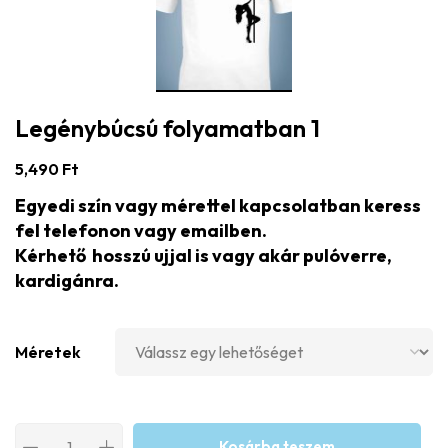
Legénybúcsú folyamatban 1
5,490
Ft
Egyedi szín vagy mérettel kapcsolatban keress
fel telefonon vagy emailben.
Kérhető hosszú ujjal is vagy akár pulóverre,
kardigánra.
Méretek
Kosárba teszem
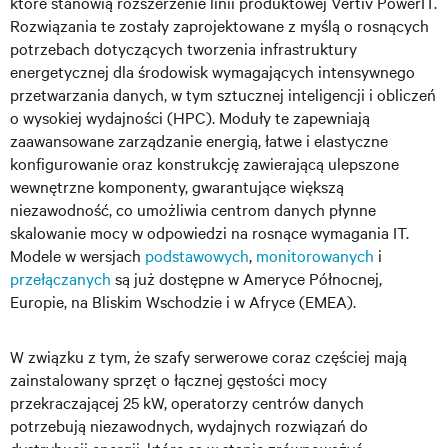
które stanowią rozszerzenie linii produktowej Vertiv PowerIT.
Rozwiązania te zostały zaprojektowane z myślą o rosnących
potrzebach dotyczących tworzenia infrastruktury
energetycznej dla środowisk wymagających intensywnego
przetwarzania danych, w tym sztucznej inteligencji i obliczeń
o wysokiej wydajności (HPC). Moduły te zapewniają
zaawansowane zarządzanie energią, łatwe i elastyczne
konfigurowanie oraz konstrukcję zawierającą ulepszone
wewnętrzne komponenty, gwarantujące większą
niezawodność, co umożliwia centrom danych płynne
skalowanie mocy w odpowiedzi na rosnące wymagania IT.
Modele w wersjach
podstawowych
,
monitorowanych
i
przełączanych
są już dostępne w Ameryce Północnej,
Europie, na Bliskim Wschodzie i w Afryce (EMEA).
W związku z tym, że szafy serwerowe coraz częściej mają
zainstalowany sprzęt o łącznej gęstości mocy
przekraczającej 25 kW, operatorzy centrów danych
potrzebują niezawodnych, wydajnych rozwiązań do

## Your assignment
Give all the records again, exactly, without images.

## Output for this task
Legénybúcsú folyamatban 1
5,490
Ft
Egyedi szín vagy mérettel kapcsolatban keress
fel telefonon vagy emailben.
Kérhető hosszú ujjal is vagy akár pulóverre,
kardigánra.
Méretek
Kosárba teszem
które stanowią rozszerzenie linii produktowej Vertiv PowerIT.
Rozwiązania te zostały zaprojektowane z myślą o rosnących
potrzebach dotyczących tworzenia infrastruktury
energetycznej dla środowisk wymagających intensywnego
przetwarzania danych, w tym sztucznej inteligencji i obliczeń
o wysokiej wydajności (HPC). Moduły te zapewniają
zaawansowane zarządzanie energią, łatwe i elastyczne
konfigurowanie oraz konstrukcję zawierającą ulepszone
wewnętrzne komponenty, gwarantujące większą
niezawodność, co umożliwia centrom danych płynne
skalowanie mocy w odpowiedzi na rosnące wymagania IT.
Modele w wersjach
podstawowych
,
monitorowanych
i
przełączanych
są już dostępne w Ameryce Północnej,
Europie, na Bliskim Wschodzie i w Afryce (EMEA).
W związku z tym, że szafy serwerowe coraz częściej mają
zainstalowany sprzęt o łącznej gęstości mocy
przekraczającej 25 kW, operatorzy centrów danych
potrzebują niezawodnych, wydajnych rozwiązań do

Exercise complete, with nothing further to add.